In course of a seminar on “Selected Topics in Human Language Technology and Pattern Recognition”, I wrote a seminar paper on neural networks: "Introduction to Neural Networks". The seminar paper and the slides of the corresponding talk can be found in my blog article: [Seminar Paper “Introduction to Neural Networks”](http://davidstutz.de/seminar-paper-introduction-neural-networks/). Background on neural networks and the two-layer perceptron can be found in my seminar paper.

## MNIST Dataset

The [MNIST dataset](http://yann.lecun.com/exdb/mnist/) provides a training set of 60,000 handwritten digits and a validation set of 10,000 handwritten digits. The images have size 28 x 28 pixels. Therefore, when using a two-layer perceptron, we need 28 x 28 = 784 input units and 10 output units (representing the 10 different digits).

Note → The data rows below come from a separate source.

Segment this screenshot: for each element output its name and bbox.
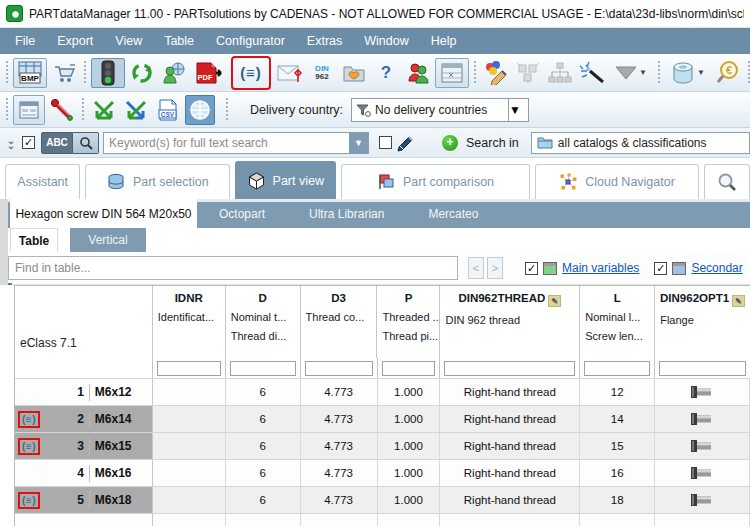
form-window-button[interactable] [13, 95, 45, 125]
cell-idnr[interactable] [153, 487, 226, 513]
cell-flange[interactable] [655, 460, 750, 486]
add-search-button[interactable]: + [442, 135, 458, 151]
filter-input-l[interactable] [584, 361, 650, 376]
tab-part-selection[interactable]: Part selection [85, 164, 230, 199]
delivery-country-select[interactable]: No delivery countries [351, 98, 509, 122]
cell-flange[interactable] [655, 406, 750, 432]
cell-d[interactable]: 6 [226, 406, 301, 432]
cell-p[interactable]: 1.000 [378, 487, 441, 513]
cell-d3[interactable]: 4.773 [301, 460, 378, 486]
filter-input-din962thread[interactable] [444, 361, 575, 376]
column-header-d[interactable]: D Nominal t... Thread di... [226, 286, 301, 358]
csv-export-button[interactable]: CSV [153, 95, 183, 125]
cell-d3[interactable]: 4.773 [301, 379, 378, 405]
menu-table[interactable]: Table [153, 28, 205, 54]
cell-idnr[interactable] [153, 406, 226, 432]
cell-p[interactable]: 1.000 [378, 379, 441, 405]
variant-marker-icon[interactable]: (≡) [20, 413, 38, 426]
book-search-checkbox[interactable] [379, 136, 392, 149]
window-table-button[interactable] [435, 58, 469, 88]
doc-tab-hexagon-screw[interactable]: Hexagon screw DIN 564 M20x50 [10, 199, 197, 228]
help-button[interactable]: ? [371, 58, 401, 88]
abc-search-button[interactable]: ABC [41, 132, 73, 154]
main-variables-checkbox[interactable]: ✓ [525, 262, 538, 275]
red-screw-button[interactable] [47, 95, 77, 125]
mail-part-button[interactable] [275, 58, 305, 88]
swap-green-button[interactable] [89, 95, 119, 125]
cell-p[interactable]: 1.000 [378, 433, 441, 459]
price-search-button[interactable]: € [713, 58, 743, 88]
search-scope-input[interactable] [558, 136, 749, 150]
table-row[interactable]: (≡) 2 M6x14 6 4.773 1.000 Right-hand thr… [15, 405, 750, 432]
color-pencil-button[interactable] [481, 58, 511, 88]
main-variables-link[interactable]: Main variables [562, 261, 639, 275]
cell-flange[interactable] [655, 379, 750, 405]
column-header-p[interactable]: P Threaded ... Thread pi... [377, 286, 440, 358]
cell-l[interactable]: 16 [580, 460, 655, 486]
column-header-d3[interactable]: D3 Thread co... [301, 286, 378, 358]
cell-p[interactable]: 1.000 [378, 460, 441, 486]
pdf-export-button[interactable]: PDF [191, 58, 227, 88]
user-roles-button[interactable] [403, 58, 433, 88]
edit-pencil-icon[interactable]: ✎ [732, 295, 745, 307]
view-tab-vertical[interactable]: Vertical [70, 228, 146, 252]
swap-blue-button[interactable] [121, 95, 151, 125]
cell-thread[interactable]: Right-hand thread [440, 460, 580, 486]
cell-idnr[interactable] [153, 379, 226, 405]
cell-l[interactable]: 15 [580, 433, 655, 459]
cell-idnr[interactable] [153, 460, 226, 486]
cell-thread[interactable]: Right-hand thread [440, 433, 580, 459]
table-row[interactable]: (≡) 3 M6x15 6 4.773 1.000 Right-hand thr… [15, 432, 750, 459]
cell-l[interactable]: 18 [580, 487, 655, 513]
din-962-button[interactable]: DIN 962 [307, 58, 337, 88]
cell-d[interactable]: 6 [226, 460, 301, 486]
view-tab-table[interactable]: Table [10, 228, 58, 252]
cell-d3[interactable]: 4.773 [301, 487, 378, 513]
refresh-catalog-button[interactable] [127, 58, 157, 88]
tab-search[interactable] [704, 164, 750, 199]
cell-l[interactable]: 12 [580, 379, 655, 405]
preview-3d-button[interactable]: ▼ [665, 58, 711, 88]
cell-d3[interactable]: 4.773 [301, 406, 378, 432]
table-flip-button[interactable]: (≡) [233, 58, 269, 88]
tab-cloud-navigator[interactable]: Cloud Navigator [535, 164, 700, 199]
folder-favorites-button[interactable] [339, 58, 369, 88]
tab-assistant[interactable]: Assistant [5, 164, 80, 199]
row-header[interactable]: (≡) 2 M6x14 [15, 406, 153, 432]
assembly-boxes-button[interactable] [513, 58, 543, 88]
triangle-dropdown-button[interactable]: ▼ [609, 58, 653, 88]
secondary-checkbox[interactable]: ✓ [654, 262, 667, 275]
menu-window[interactable]: Window [353, 28, 419, 54]
traffic-light-button[interactable] [91, 58, 125, 88]
magic-wand-button[interactable] [577, 58, 607, 88]
cell-thread[interactable]: Right-hand thread [440, 487, 580, 513]
table-row[interactable]: 4 M6x16 6 4.773 1.000 Right-hand thread … [15, 459, 750, 486]
cell-d[interactable]: 6 [226, 487, 301, 513]
cell-thread[interactable]: Right-hand thread [440, 379, 580, 405]
cell-flange[interactable] [655, 487, 750, 513]
cell-idnr[interactable] [153, 433, 226, 459]
filter-input-d[interactable] [230, 361, 296, 376]
row-header[interactable]: 1 M6x12 [15, 379, 153, 405]
filter-input-d3[interactable] [305, 361, 373, 376]
fulltext-checkbox[interactable]: ✓ [22, 136, 35, 149]
menu-export[interactable]: Export [46, 28, 104, 54]
find-next-button[interactable]: > [487, 257, 503, 279]
cell-thread[interactable]: Right-hand thread [440, 406, 580, 432]
export-bmp-button[interactable]: BMP [13, 58, 47, 88]
column-header-din962opt1[interactable]: DIN962OPT1✎ Flange [655, 286, 750, 358]
row-header[interactable]: 4 M6x16 [15, 460, 153, 486]
menu-configurator[interactable]: Configurator [205, 28, 296, 54]
user-globe-button[interactable] [159, 58, 189, 88]
edit-pencil-icon[interactable]: ✎ [548, 295, 561, 307]
cell-d[interactable]: 6 [226, 379, 301, 405]
variant-marker-icon[interactable]: (≡) [20, 494, 38, 507]
delivery-country-dropdown-button[interactable]: ▼ [509, 98, 529, 122]
menu-view[interactable]: View [104, 28, 153, 54]
cell-l[interactable]: 14 [580, 406, 655, 432]
expand-chevrons-icon[interactable]: ⌄⌄ [4, 138, 18, 148]
row-header[interactable]: (≡) 5 M6x18 [15, 487, 153, 513]
column-header-l[interactable]: L Nominal l... Screw len... [580, 286, 655, 358]
column-header-idnr[interactable]: IDNR Identificat... [153, 286, 226, 358]
tab-part-comparison[interactable]: Part comparison [341, 164, 529, 199]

The methods `loadMNISTImages` and `loadMNISTLaels` are used to load the MNIST dataset as it is stored in a special file format. The methods can be found online at [http://ufldl.stanford.edu/wiki/index.php/Using_the_MNIST_Dataset](http://ufldl.stanford.edu/wiki/index.php/Using_the_MNIST_Dataset).

## Methods and Usage

The main method to train the two-layer perceptron is `trainStochasticSquaredErrorTwoLayerPerceptron`. The method applies stochastic training (or to be precise a stochastic variant of mini-batch training) using the sum-of-squared error function and the error backpropagation algorithm.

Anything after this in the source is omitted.